Data under study »
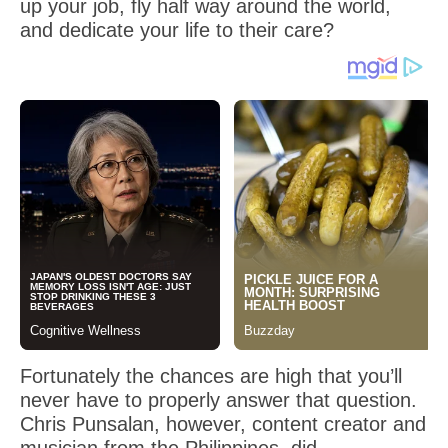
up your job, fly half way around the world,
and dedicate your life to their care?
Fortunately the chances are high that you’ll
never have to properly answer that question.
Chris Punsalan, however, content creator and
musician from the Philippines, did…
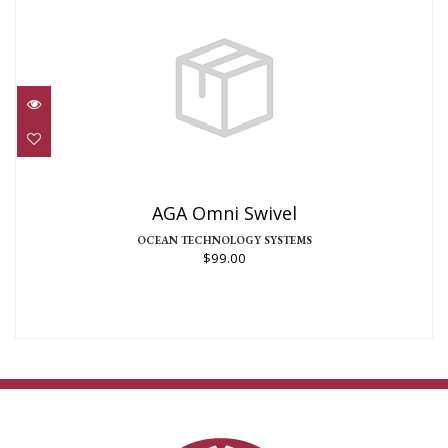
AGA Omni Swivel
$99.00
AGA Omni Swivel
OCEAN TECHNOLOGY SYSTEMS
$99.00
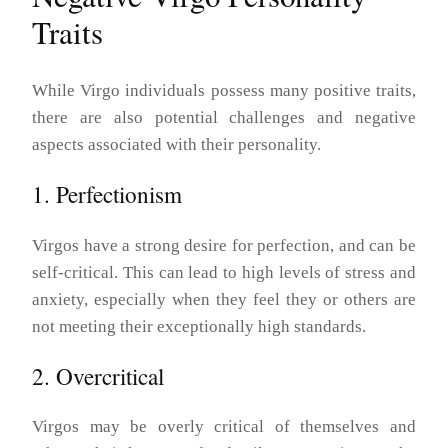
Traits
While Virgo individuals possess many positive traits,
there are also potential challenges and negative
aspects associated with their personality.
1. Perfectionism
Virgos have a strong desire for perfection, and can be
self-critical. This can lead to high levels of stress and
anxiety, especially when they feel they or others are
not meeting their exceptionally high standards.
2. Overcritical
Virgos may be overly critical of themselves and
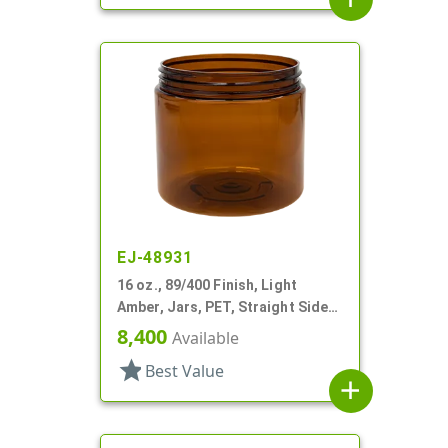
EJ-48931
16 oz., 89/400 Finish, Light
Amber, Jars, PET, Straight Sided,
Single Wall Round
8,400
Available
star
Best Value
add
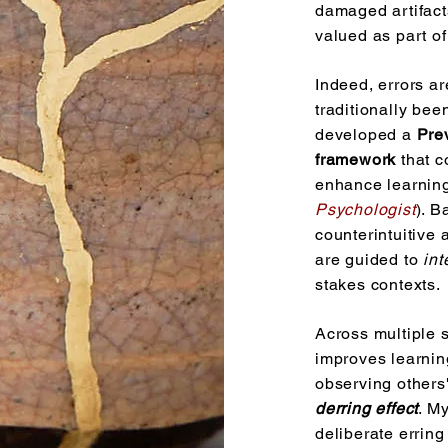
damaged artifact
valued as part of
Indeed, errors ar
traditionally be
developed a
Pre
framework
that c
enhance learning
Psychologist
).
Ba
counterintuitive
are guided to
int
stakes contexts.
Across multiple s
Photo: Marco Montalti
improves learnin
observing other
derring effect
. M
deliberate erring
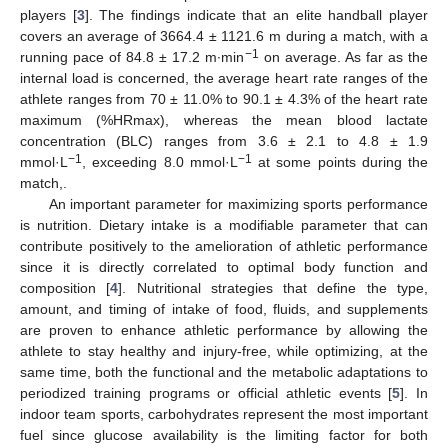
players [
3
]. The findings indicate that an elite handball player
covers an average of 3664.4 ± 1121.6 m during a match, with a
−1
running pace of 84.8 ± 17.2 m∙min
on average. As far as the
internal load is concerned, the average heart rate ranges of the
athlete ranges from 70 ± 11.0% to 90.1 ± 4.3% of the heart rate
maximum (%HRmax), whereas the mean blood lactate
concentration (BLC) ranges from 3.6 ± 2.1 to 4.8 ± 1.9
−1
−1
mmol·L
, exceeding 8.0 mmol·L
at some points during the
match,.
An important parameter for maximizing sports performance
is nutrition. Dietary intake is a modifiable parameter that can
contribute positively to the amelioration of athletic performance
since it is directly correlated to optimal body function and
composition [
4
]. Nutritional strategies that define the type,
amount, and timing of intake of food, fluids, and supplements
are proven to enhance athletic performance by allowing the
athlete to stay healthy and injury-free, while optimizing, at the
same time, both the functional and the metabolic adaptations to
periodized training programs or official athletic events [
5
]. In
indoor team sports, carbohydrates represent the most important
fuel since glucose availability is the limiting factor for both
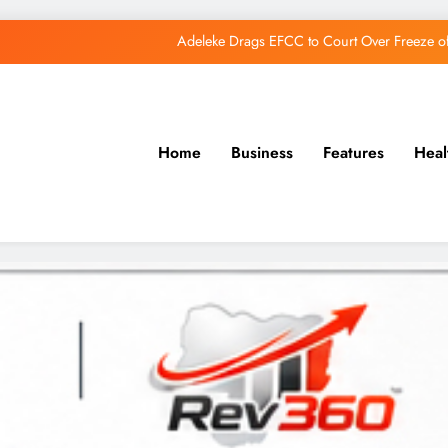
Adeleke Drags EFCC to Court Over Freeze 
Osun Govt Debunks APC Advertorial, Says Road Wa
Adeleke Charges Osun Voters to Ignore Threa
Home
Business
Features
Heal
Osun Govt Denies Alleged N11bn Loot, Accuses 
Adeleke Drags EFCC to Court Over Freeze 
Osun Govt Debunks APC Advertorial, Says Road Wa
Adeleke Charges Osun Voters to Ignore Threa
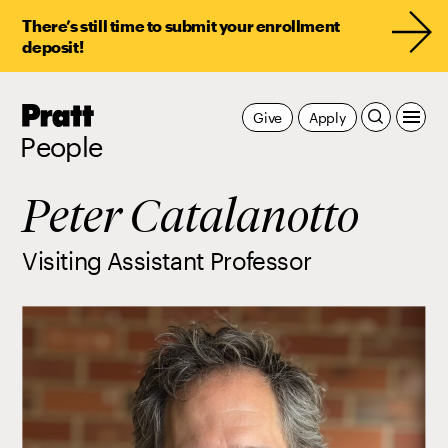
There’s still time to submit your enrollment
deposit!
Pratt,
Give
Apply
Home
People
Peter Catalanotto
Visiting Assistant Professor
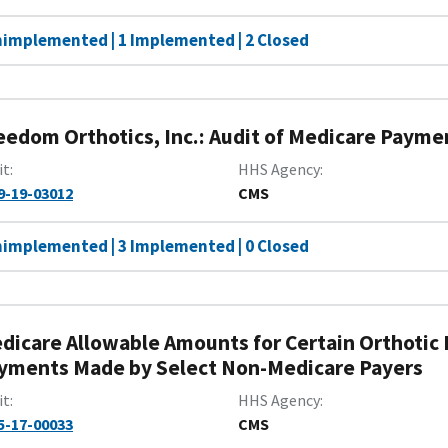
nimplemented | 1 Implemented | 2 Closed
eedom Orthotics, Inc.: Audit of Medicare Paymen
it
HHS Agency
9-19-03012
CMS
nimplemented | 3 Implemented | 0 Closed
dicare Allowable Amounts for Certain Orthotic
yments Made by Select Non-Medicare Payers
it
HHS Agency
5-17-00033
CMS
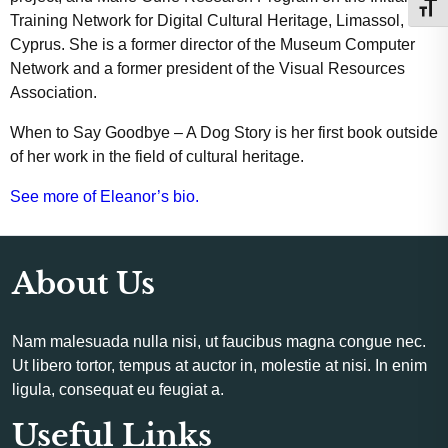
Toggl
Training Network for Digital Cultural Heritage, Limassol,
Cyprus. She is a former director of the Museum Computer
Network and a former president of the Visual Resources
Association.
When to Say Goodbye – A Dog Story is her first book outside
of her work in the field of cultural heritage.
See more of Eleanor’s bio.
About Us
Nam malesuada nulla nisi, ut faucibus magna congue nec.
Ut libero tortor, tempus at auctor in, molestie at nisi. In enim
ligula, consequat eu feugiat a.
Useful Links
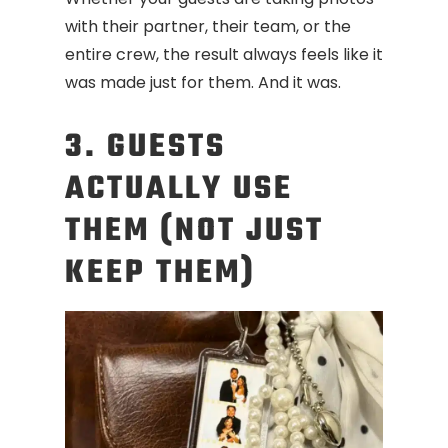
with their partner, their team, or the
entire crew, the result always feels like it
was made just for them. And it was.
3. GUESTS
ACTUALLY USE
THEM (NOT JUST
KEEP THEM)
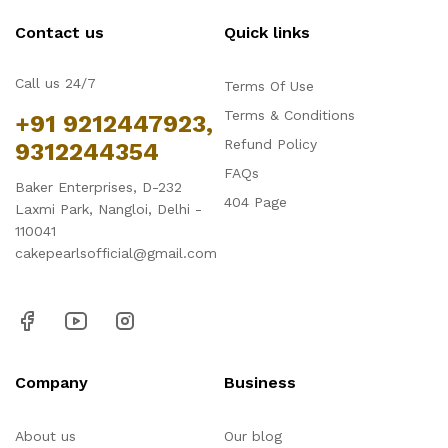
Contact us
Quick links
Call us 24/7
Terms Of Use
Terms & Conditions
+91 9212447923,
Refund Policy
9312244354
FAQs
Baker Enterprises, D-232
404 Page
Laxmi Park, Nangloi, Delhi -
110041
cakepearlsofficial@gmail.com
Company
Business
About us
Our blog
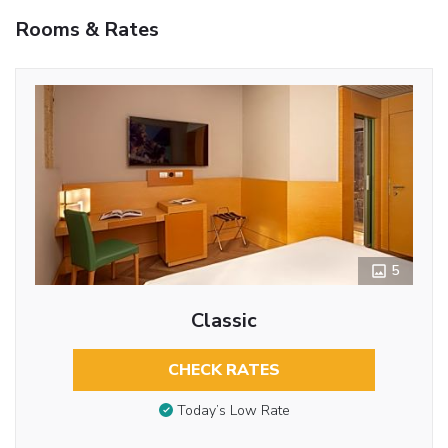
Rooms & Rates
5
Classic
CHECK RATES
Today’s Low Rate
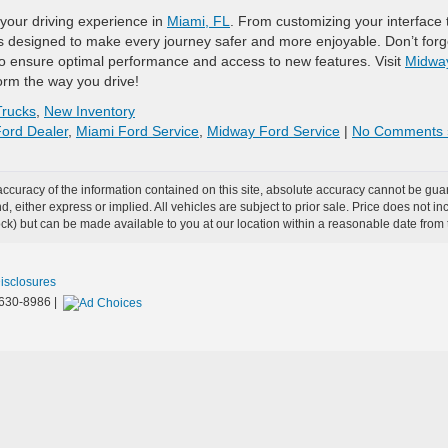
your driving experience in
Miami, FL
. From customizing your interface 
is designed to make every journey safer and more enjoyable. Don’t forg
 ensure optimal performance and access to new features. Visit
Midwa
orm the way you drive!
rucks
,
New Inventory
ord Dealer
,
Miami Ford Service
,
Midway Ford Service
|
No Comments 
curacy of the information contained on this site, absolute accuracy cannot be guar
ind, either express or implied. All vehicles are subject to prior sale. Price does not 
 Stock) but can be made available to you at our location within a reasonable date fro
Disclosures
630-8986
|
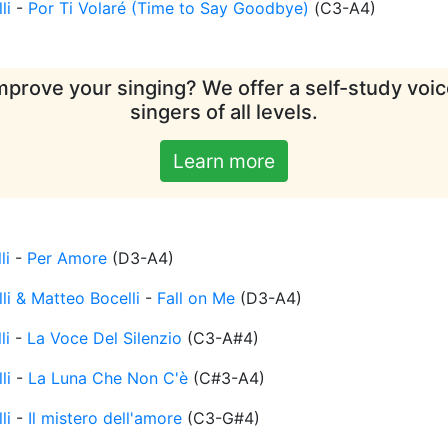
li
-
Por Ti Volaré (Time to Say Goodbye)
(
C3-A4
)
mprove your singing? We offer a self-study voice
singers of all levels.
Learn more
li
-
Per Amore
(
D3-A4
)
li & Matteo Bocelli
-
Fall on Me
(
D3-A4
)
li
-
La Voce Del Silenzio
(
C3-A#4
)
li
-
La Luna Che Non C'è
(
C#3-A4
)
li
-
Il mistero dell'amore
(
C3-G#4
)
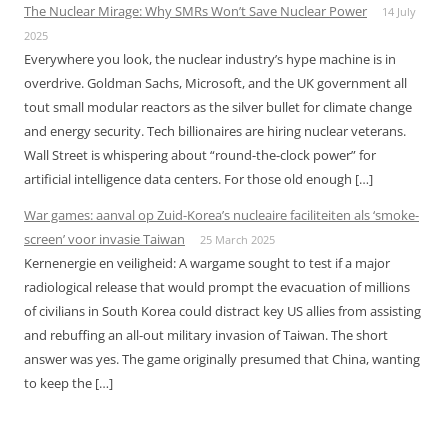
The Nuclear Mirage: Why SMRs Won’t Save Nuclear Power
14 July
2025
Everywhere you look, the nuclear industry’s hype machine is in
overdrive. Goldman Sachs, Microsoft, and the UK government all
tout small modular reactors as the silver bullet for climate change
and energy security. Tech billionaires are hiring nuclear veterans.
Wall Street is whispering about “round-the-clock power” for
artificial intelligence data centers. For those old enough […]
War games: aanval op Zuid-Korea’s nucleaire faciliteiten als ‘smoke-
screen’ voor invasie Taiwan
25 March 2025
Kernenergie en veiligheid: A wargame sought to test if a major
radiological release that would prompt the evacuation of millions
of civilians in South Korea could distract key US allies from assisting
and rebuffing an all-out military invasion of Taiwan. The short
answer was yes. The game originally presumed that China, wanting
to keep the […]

Task » Leaving out each picture, repeat exactly the lines above from the one that contains "Psychologist" through the one that contains "indoor team sports, carbohydrates".

Solution to the problem »
Psychologist
).
Ba
counterintuitive
are guided to
int
stakes contexts.
Across multiple s
Photo: Marco Montalti
improves learnin
observing other
derring effect
. M
deliberate erring
players [
3
]. The findings indicate that an elite handball player
covers an average of 3664.4 ± 1121.6 m during a match, with a
−1
running pace of 84.8 ± 17.2 m∙min
on average. As far as the
internal load is concerned, the average heart rate ranges of the
athlete ranges from 70 ± 11.0% to 90.1 ± 4.3% of the heart rate
maximum (%HRmax), whereas the mean blood lactate
concentration (BLC) ranges from 3.6 ± 2.1 to 4.8 ± 1.9
−1
−1
mmol·L
, exceeding 8.0 mmol·L
at some points during the
match,.
An important parameter for maximizing sports performance
is nutrition. Dietary intake is a modifiable parameter that can
contribute positively to the amelioration of athletic performance
since it is directly correlated to optimal body function and
composition [
4
]. Nutritional strategies that define the type,
amount, and timing of intake of food, fluids, and supplements
are proven to enhance athletic performance by allowing the
athlete to stay healthy and injury-free, while optimizing, at the
same time, both the functional and the metabolic adaptations to
periodized training programs or official athletic events [
5
]. In
indoor team sports, carbohydrates represent the most important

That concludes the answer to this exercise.